When security incidents occur in privacy and scalability solutions, the first to be affected are often the confidence of users and developers—even if the incident involved a product that had already been taken offline, rather than the current evolving scheme. According to AiCoin data, approximately 2 million dollars were transferred from the immutable contracts related to the deprecated payment product, while Aztec Labs no longer controlled the administrator keys and could not pause or upgrade the contracts. This concept of "final deployment" now appears to require new supporting measures: stricter deprecation processes, more enforced asset migration tools, and enhanced audit rhythms specifically targeting long-chain assets. The next chapter of privacy rollups may not only need to prove "they can be private, and they can scale," but also demonstrate that throughout the entire lifecycle of a product, they can provide predictable and governable security boundaries for assets.

Long-Term On-Chain Asset Governance from This Incident

The accident that took place on June 18, 2026, brought a product that was thought to have "turned the page" back to the center stage, reminding everyone that contract abandonment and business downtime do not equate to risks naturally diminishing over time. On the contrary, those old contracts labeled as "immutable" could potentially evolve into invisible mines as the attention of the team, administrator privileges, and even personnel structure shift. Aztec's payment product, which was launched in 2021 and discontinued in 2022, still has about 2 million dollars remaining in the related immutable contracts. Currently, the officials only acknowledge that they are "investigating potential vulnerabilities" but have not disclosed the method of attack, the identity of the attacker, or the whereabouts of the funds. They are forced to reveal another side of the original "final deployment": once the administrator keys are completely out of the picture, options to pause, upgrade, or enforce migration become nonviable, and the focus on security and governance is locked within those lines of on-chain bytecode.

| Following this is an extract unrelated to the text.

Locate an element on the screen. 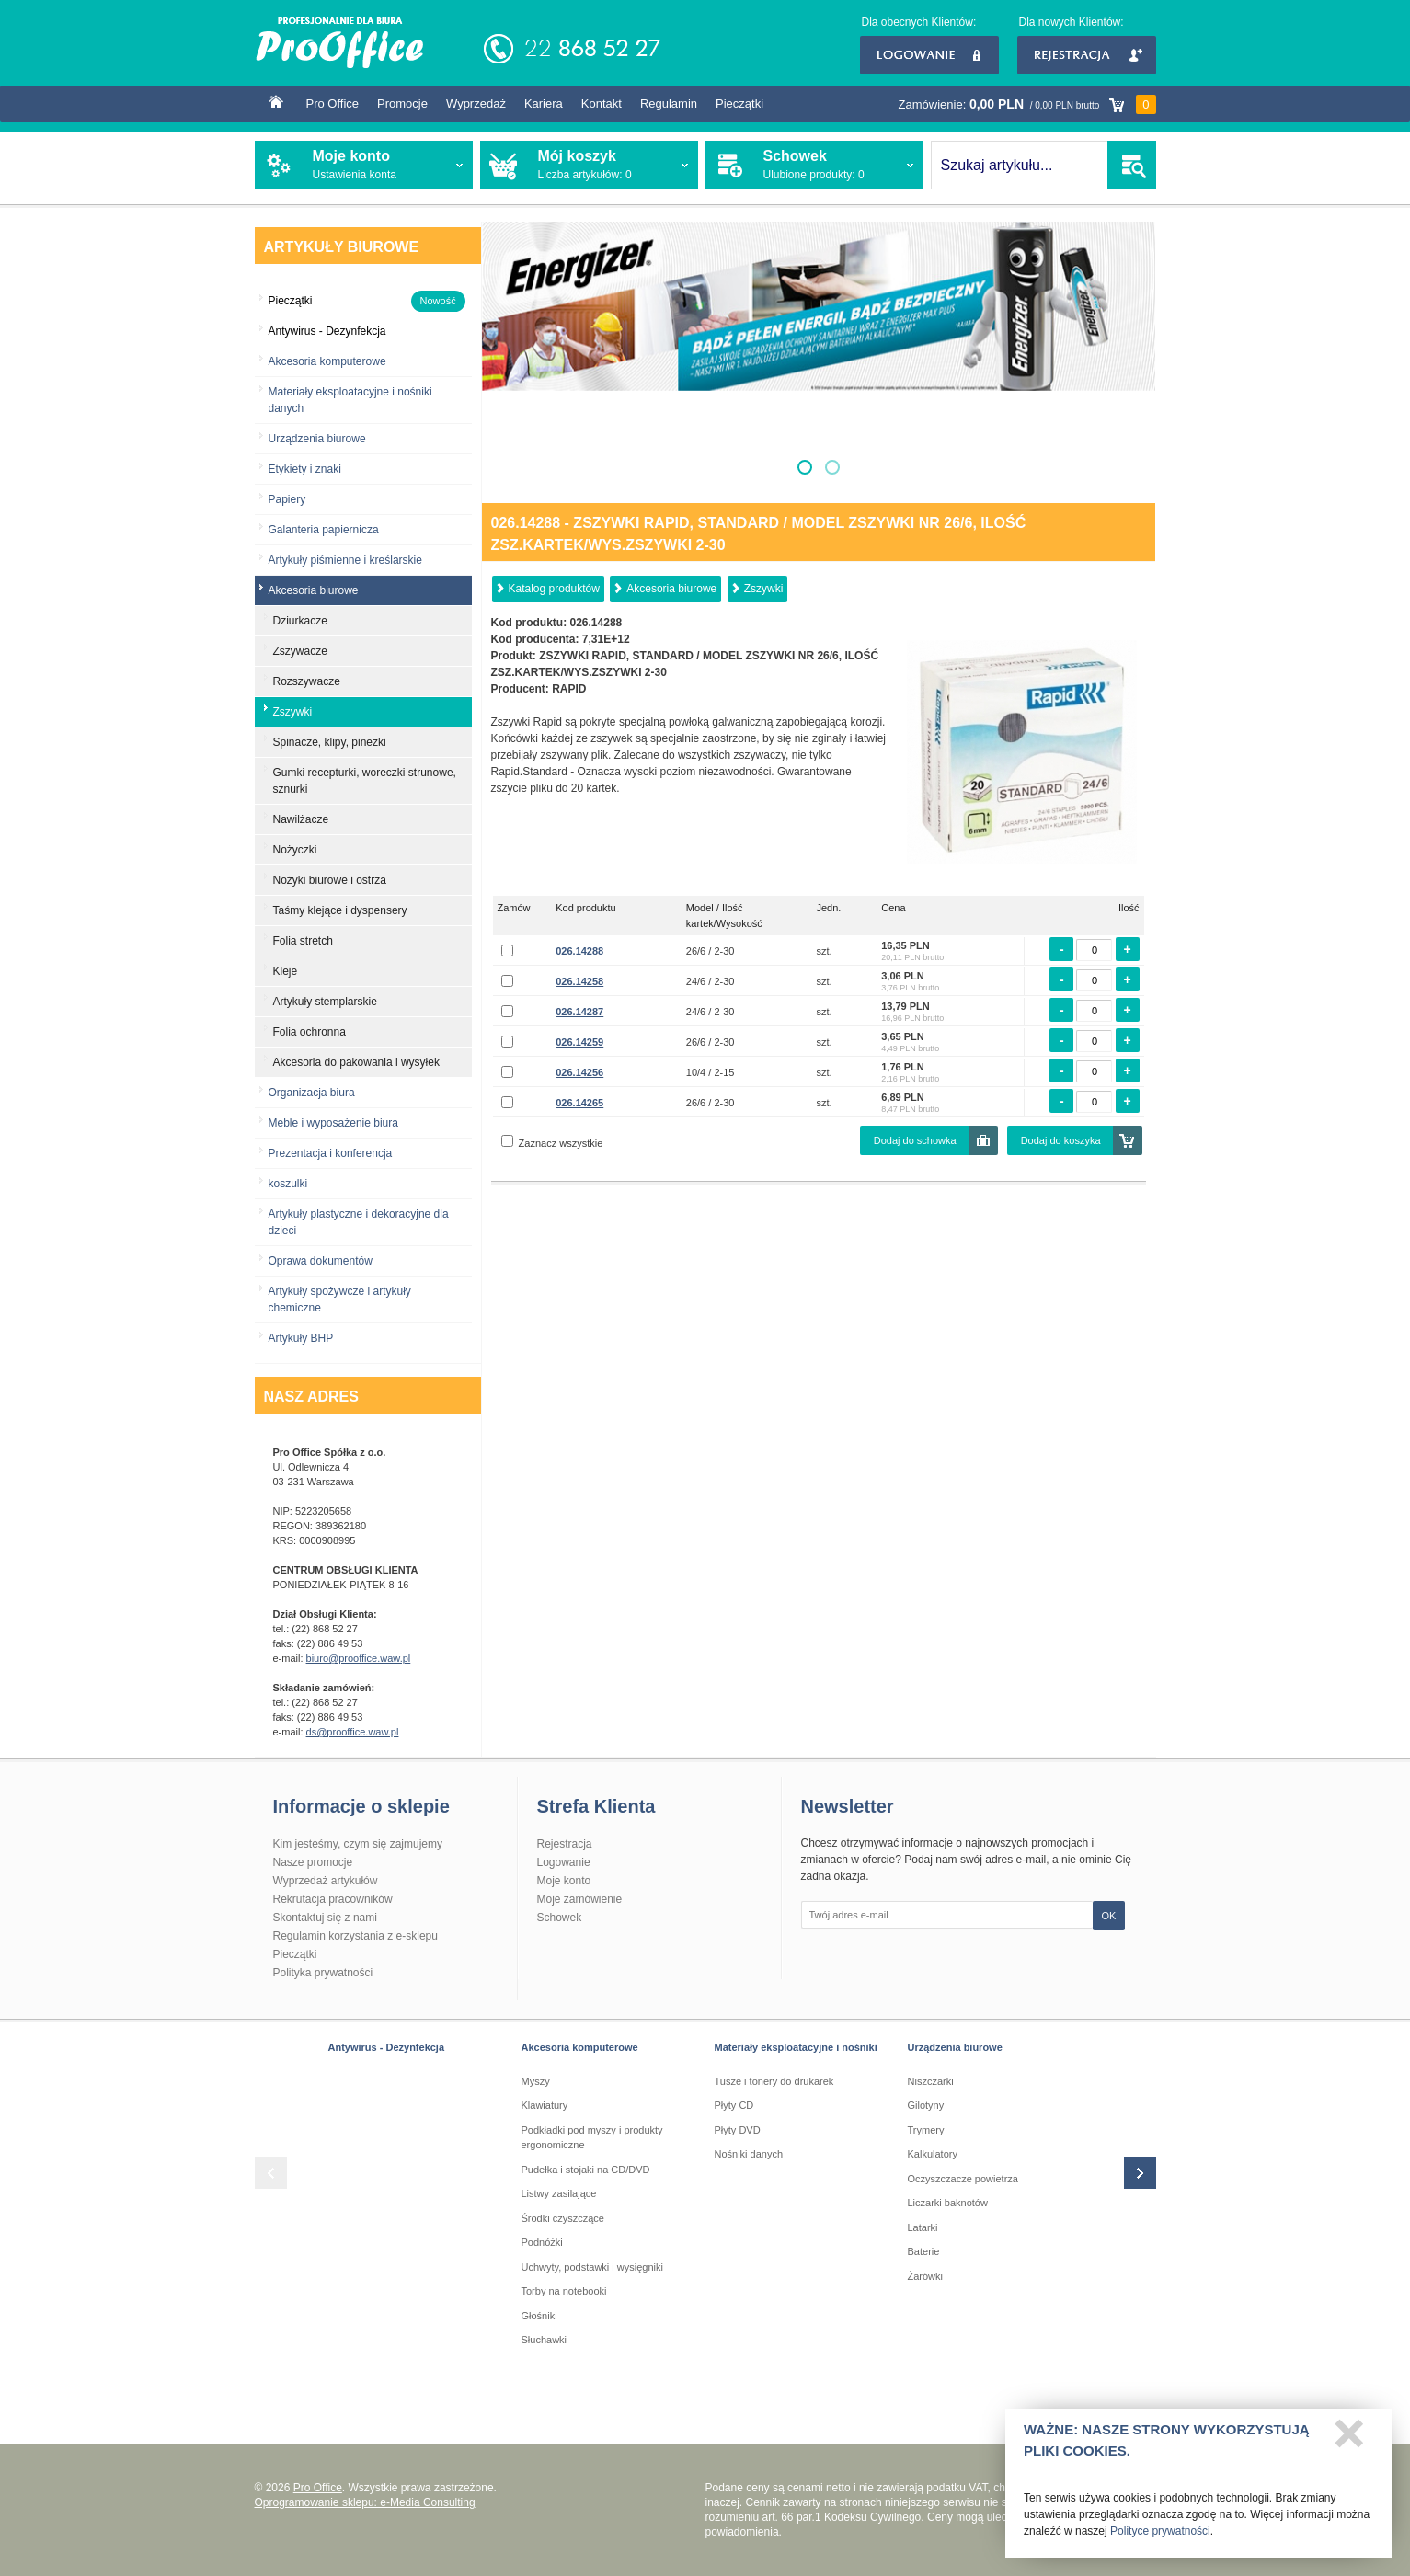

For all long-lived protocols pursuing "permissionlessness," this incident has placed the trade-offs of long-term on-chain asset governance in a more glaring position—whether to continue adhering to immutable contracts, frontloading all risks in the design and auditing phases, or to retain a few, strictly constrained intervention paths to deal with unforeseen structural vulnerabilities in the future. Observers need to continually track Aztec's investigation conclusions, whether new deprecation processes and asset migration standards will be proposed, and whether the community will seize this opportunity to push for a more systematic Ethereum governance framework applicable to zombie contracts and long-term assets.